## The task
Reproduce, character for character, the lines below from the first through the one with "scolaires et centres de loisir". Leave pictures out.

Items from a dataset
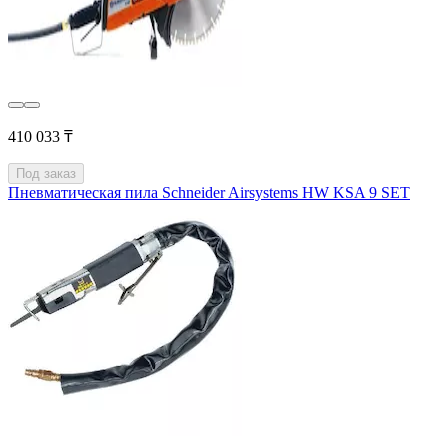
410 033 ₸
Под заказ
Пневматическая пила Schneider Airsystems HW KSA 9 SET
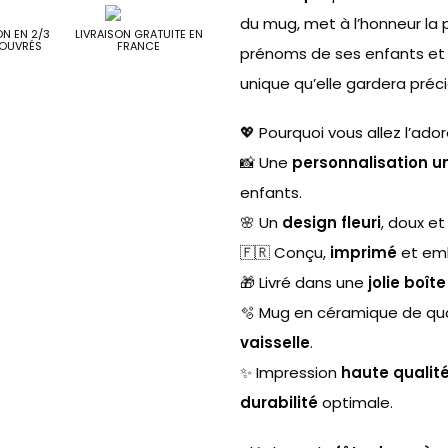
du mug, met à l’honneur la 
ON EN 2/3
LIVRAISON GRATUITE EN
OUVRÉS
FRANCE
prénoms de ses enfants et 
unique qu’elle gardera pré
💖 Pourquoi vous allez l’ador
📸 Une
personnalisation u
enfants.
🌸 Un
design fleuri
, doux e
🇫🇷 Conçu,
imprimé
et emb
🎁 Livré dans une
jolie boît
🫧 Mug en céramique de qua
vaisselle
.
✨ Impression
haute qualit
durabilité
optimale.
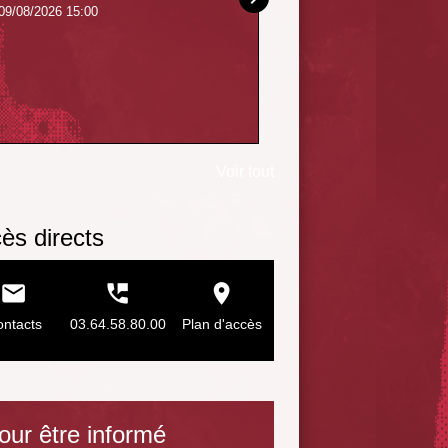
09/08/2026 15:00
ctions voyagent !
Programme des activités
pédagogiques 2025-2026
 de harnais de Paillart en
Voir tout
scolaires et centres de loisir
on au Danemark
ès directs
email
perm_phone_msg
room
ntacts
03.64.58.80.00
Plan d'accès
our être informé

## Output
410 033 ₸
Под заказ
Пневматическая пила Schneider Airsystems HW KSA 9 SET
du mug, met à l’honneur la 
ON EN 2/3
LIVRAISON GRATUITE EN
OUVRÉS
FRANCE
prénoms de ses enfants et 
unique qu’elle gardera pré
💖 Pourquoi vous allez l’ador
📸 Une
personnalisation u
enfants.
🌸 Un
design fleuri
, doux e
🇫🇷 Conçu,
imprimé
et emb
🎁 Livré dans une
jolie boît
🫧 Mug en céramique de qua
vaisselle
.
✨ Impression
haute qualit
durabilité
optimale.
09/08/2026 15:00
ctions voyagent !
Programme des activités
pédagogiques 2025-2026
 de harnais de Paillart en
Voir tout
scolaires et centres de loisir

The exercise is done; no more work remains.